Most Americans heartily approved of the rescue attempt, and were saddened and disappointed by its failure, but they did not condemn the president. Polls taken in the days afterward showed that while a substantial majority disagreed with the handling of the hostage crisis overall—Ronald Reagan called it “a national disgrace”—a full 66 percent agreed with the president’s decision to launch the mission. His approval ratings for handling the hostage crisis fell, but not precipitously, from 47 percent to 42 percent. Overall, Carter still led Reagan in the polls.

In the final meeting before Carter had given the go-ahead to the mission, Brzezinski had brought up the possibility of failure. He had suggested, in keeping with his aggressive posture, that the military draw up a plan that would, in a way, cushion the blow. If it became apparent that the mission was going to fail, then the United States should attack Iran from the air, destroying key oil facilities. The president could then go on television, Brzezinski said, and announce that his patience with Iran had been exhausted by its blatant disregard for international law and its refusal to negotiate in good faith and, as a result, he had authorized a hostage rescue mission and a variety of retaliatory air strikes.

“Then you could say, ‘I regret to say that the rescue mission has failed, but we have struck and destroyed the Abadan oil refinery,’” Brzezinski offered. “You could then warn Iran that if any harm comes to the American hostages, ‘This is just a foretaste of what is coming.’”

Carter had dismissed the suggestion. “We’ll discuss that later,” he told his national security adviser and had not followed up. Now there was just the cold fact of failure to report, and the president’s stolid, grim face appeared on television screens to deliver the news straight.

Across a wide, disappointed nation, the president took a predictable beating from the pious second-guessers of the nation’s editorial pages.

The News-Tribune of Tacoma, Washington, boldly concluded, “It may be too early to make a judgment, but first impressions are that the U.S. badly bungled the rescue mission. Further, although Carter certainly deserves the benefit of the doubt at this point, it appears he failed miserably in judgment and leadership.”

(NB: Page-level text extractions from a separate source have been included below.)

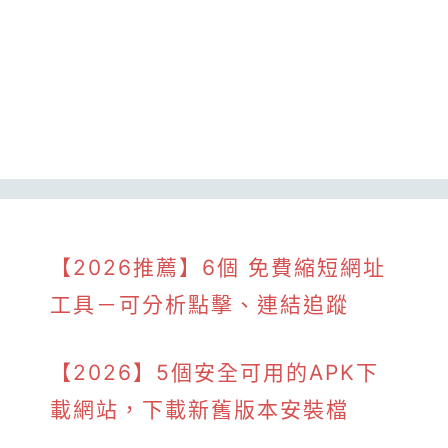
【2026推薦】6個 免費縮短網址
工具－可分析點擊、連結追蹤
【2026】5個安全可用的APK下
載網站，下載新舊版本安裝檔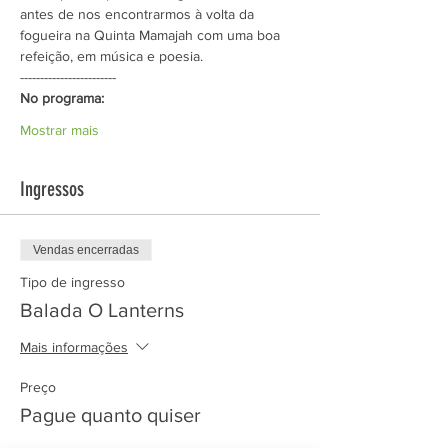
antes de nos encontrarmos à volta da 
fogueira na Quinta Mamajah com uma boa 
refeição, em música e poesia. 
------------------------
No programa:
Mostrar mais
Ingressos
Vendas encerradas
Tipo de ingresso
Balada O Lanterns
Mais informações
Preço
Pague quanto quiser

The St. Louis Post-Dispatch predicted that the mission’s failure would deepen Iranian distrust of the United States, and that it “cannot have beneficial consequences for ending the hostage situation. To be sure, they now know that Mr. Carter is capable of rash action, but America’s failure is more likely to strengthen the Ayatollah’s hand than to persuade him to bring the crisis to an end.”

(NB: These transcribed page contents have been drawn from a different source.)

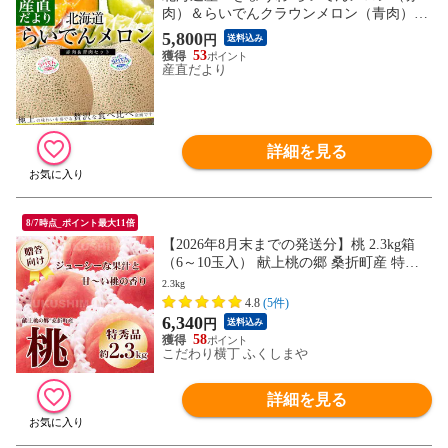
肉）＆らいでんクラウンメロン（青肉）大
玉2玉セット（合計約3キロ） 送料無料 メ
5,800
円
送料込み
ロン 北海道メロン ギフト お中元
53
産直だより
詳細を見る
8/7時点_ポイント最大11倍
【2026年8月末までの発送分】桃 2.3kg箱
（6～10玉入） 献上桃の郷 桑折町産 特秀
品 硬め 品種指定不可 贈答 ギフト プレゼ
2.3kg
ント
4.8
(5件)
6,340
円
送料込み
58
こだわり横丁 ふくしまや
詳細を見る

The Phoenix Gazette accused Carter of undermining the mission by trying to manage it himself from Washington instead of leaving decisions to men in the field. The Baltimore Evening Sun offered the remarkable opinion that authorizing the mission had been wrong because there was a chance it might not succeed: “Any possibility of failure should have ruled it out. We remain unconvinced…that the decision to resort to military action was in fact a wise one. On the evidence thus far, it was not.” The paper presumably remained solidly behind missions entailing no risk whatsoever.

The San Diego Evening Tribune objected to the unilateralism and secrecy of the mission: “Military action may ultimately become necessary. But it should not be undertaken without full consultation with Congress, with our allies, and with other nations in the Middle East.”

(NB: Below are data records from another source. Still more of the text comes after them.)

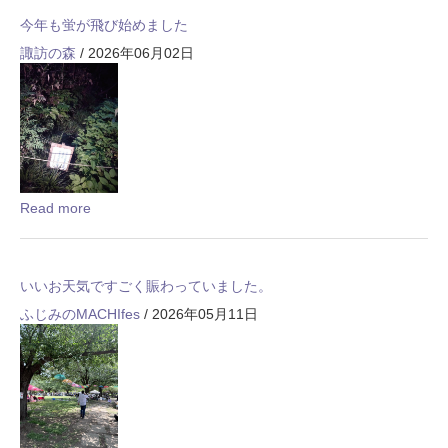
今年も蛍が飛び始めました
諏訪の森
/ 2026年06月02日
Read more
いいお天気ですごく賑わっていました。
ふじみのMACHIfes
/ 2026年05月11日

The Daily Mail of Charleston, West Virginia, was bewildered: “It is incredible, in the first place, that the president ever supposed that a commando raid into downtown Tehran would ever have a chance…. How could Mr. Carter, who for nearly six months has done virtually nothing to obtain the hostages’ release, attempt such a foolhardy operation as this? Having failed to consult with Congress, as the War Powers Act would appear to require, he can scarcely share the responsibility with anyone else…. Mr. Carter has contrived to make matters worse.”